What is required
Copy, exactly and without additions, every line in the records below from the one holding "is (920, 1334)." through the one holding "This screenshot has width=458, height=2576.", both ends included.

Stored records
───

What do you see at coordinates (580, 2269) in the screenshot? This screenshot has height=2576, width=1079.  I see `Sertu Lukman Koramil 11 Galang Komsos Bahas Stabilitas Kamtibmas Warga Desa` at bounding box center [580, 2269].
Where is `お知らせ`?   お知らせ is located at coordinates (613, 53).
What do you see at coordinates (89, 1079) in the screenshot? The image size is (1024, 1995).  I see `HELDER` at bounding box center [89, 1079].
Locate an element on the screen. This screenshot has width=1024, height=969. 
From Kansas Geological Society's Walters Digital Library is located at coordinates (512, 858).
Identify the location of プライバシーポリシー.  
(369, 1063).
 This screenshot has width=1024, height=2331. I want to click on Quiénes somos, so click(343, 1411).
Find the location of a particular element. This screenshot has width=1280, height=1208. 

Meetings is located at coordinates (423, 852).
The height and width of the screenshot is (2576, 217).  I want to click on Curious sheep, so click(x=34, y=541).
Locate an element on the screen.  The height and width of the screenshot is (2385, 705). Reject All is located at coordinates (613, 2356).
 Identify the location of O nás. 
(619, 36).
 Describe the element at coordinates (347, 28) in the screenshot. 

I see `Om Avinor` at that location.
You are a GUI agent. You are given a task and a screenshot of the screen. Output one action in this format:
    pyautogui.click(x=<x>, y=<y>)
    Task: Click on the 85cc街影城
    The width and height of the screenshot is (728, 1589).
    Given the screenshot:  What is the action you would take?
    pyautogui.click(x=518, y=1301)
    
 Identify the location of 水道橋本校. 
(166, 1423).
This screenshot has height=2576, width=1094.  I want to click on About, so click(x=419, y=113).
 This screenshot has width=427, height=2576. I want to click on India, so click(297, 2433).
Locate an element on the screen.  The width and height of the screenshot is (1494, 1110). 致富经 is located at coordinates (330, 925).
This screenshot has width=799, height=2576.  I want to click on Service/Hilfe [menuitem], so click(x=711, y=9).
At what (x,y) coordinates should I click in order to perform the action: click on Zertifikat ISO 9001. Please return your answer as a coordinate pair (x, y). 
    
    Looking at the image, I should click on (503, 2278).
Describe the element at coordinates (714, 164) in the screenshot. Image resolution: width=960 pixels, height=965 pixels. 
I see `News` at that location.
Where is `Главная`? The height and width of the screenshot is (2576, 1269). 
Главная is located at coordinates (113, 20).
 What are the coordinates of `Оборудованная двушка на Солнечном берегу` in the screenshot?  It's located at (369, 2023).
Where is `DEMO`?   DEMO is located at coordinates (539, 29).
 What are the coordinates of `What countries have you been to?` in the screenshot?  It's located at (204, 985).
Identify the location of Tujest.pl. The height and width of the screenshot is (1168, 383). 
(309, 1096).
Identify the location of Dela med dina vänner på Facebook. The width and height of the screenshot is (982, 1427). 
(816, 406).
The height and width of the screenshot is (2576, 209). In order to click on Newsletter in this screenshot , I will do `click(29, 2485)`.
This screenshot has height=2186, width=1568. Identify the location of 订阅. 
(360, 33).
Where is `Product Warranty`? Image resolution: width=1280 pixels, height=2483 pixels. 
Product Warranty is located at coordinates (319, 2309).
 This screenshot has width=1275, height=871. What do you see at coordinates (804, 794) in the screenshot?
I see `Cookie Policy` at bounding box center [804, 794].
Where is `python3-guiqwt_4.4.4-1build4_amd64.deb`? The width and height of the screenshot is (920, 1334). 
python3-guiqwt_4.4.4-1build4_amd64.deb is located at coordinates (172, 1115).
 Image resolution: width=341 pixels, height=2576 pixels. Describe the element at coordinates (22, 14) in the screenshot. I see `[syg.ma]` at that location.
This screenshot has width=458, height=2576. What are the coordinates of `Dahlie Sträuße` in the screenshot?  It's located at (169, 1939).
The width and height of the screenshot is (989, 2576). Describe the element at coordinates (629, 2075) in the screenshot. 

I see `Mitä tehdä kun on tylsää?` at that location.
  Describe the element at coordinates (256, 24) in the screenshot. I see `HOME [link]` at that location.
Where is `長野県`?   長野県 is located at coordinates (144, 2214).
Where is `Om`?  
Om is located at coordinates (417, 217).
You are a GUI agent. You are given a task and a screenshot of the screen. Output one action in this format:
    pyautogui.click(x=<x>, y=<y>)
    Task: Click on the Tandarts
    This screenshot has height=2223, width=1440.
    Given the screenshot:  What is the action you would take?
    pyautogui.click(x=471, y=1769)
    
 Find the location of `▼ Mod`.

───

Exercise answer
Where is `python3-guiqwt_4.4.4-1build4_amd64.deb`? The width and height of the screenshot is (920, 1334). 
python3-guiqwt_4.4.4-1build4_amd64.deb is located at coordinates (172, 1115).
 Image resolution: width=341 pixels, height=2576 pixels. Describe the element at coordinates (22, 14) in the screenshot. I see `[syg.ma]` at that location.
This screenshot has width=458, height=2576. What are the coordinates of `Dahlie Sträuße` in the screenshot?  It's located at (169, 1939).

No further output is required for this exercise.